TR EN

Dil Seçin

Ara

Kebap

Küçücük bir dükkandı. Buna rağmen, semtinde meşhur olmuştu. İçeriye iki-üç masa, ancak sığıyordu. Dışarıya kaldırıma da birkaç masa atıyorlardı.

Küçücük bir dükkandı. Buna rağmen, semtinde meşhur olmuştu. İçeriye iki-üç masa, ancak sığıyordu. Dışarıya kaldırıma da birkaç masa atıyorlardı. Bilhassa, öğle ve akşam saatlerinde tıklım tıklım olurdu. Etrafa yayılan kebab kokusu, yoldan geçenleri tahrik ederdi. Tok bile olsanız, girip tadına bakmak isterdiniz. Sadece inegöl köfte, piyaz, yoğurt ve kadayıf servisi yapılırdı.

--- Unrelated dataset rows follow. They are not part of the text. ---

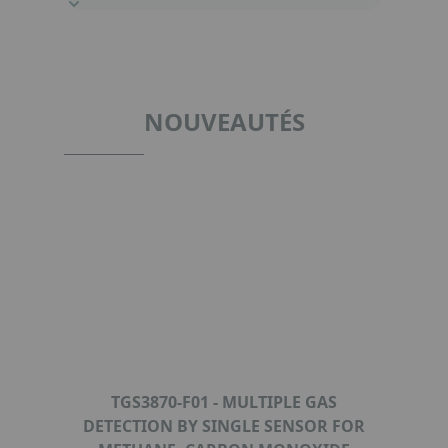
NOUVEAUTÉS
TGS3870-F01 - MULTIPLE GAS
DETECTION BY SINGLE SENSOR FOR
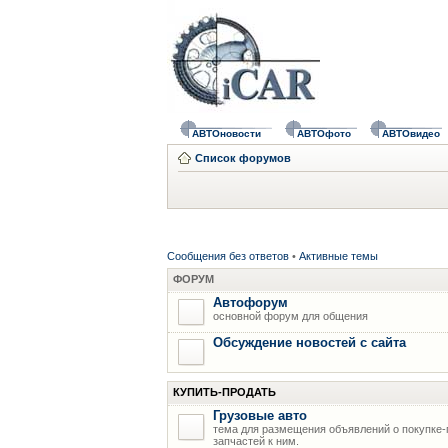
АВТОновости
АВТОфото
АВТОвидео
Список форумов
Сообщения без ответов
•
Активные темы
ФОРУМ
Автофорум
основной форум для общения
Обсуждение новостей с сайта
КУПИТЬ-ПРОДАТЬ
Грузовые авто
тема для размещения объявлений о покупке-
запчастей к ним.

O gün öğle arasında, bir iş için kent merkezine inmiştim. Daha kebapçının bulunduğu sokağa girer girmez, burnuma o dayanılmaz köfte kokusu geliverdi. Ayaklarım da zaten alışıktı. Buradan hemen her geçişte bir küçük kaçamak yapmak adetten olmuştu. Normal olarak, her zamanki gibi girip, bir köfte-piyaz siparişi vermem gerekiyordu, ama o gün Ramazan’ın ilk günüydü. Ben de oruçtum. Kokuyu içime çeke çeke oradan uzaklaştım. En iyisi kasaba gidip, biraz kıyma almaktı. Hiç olmazsa, akşama hanım bize köfte yapardı.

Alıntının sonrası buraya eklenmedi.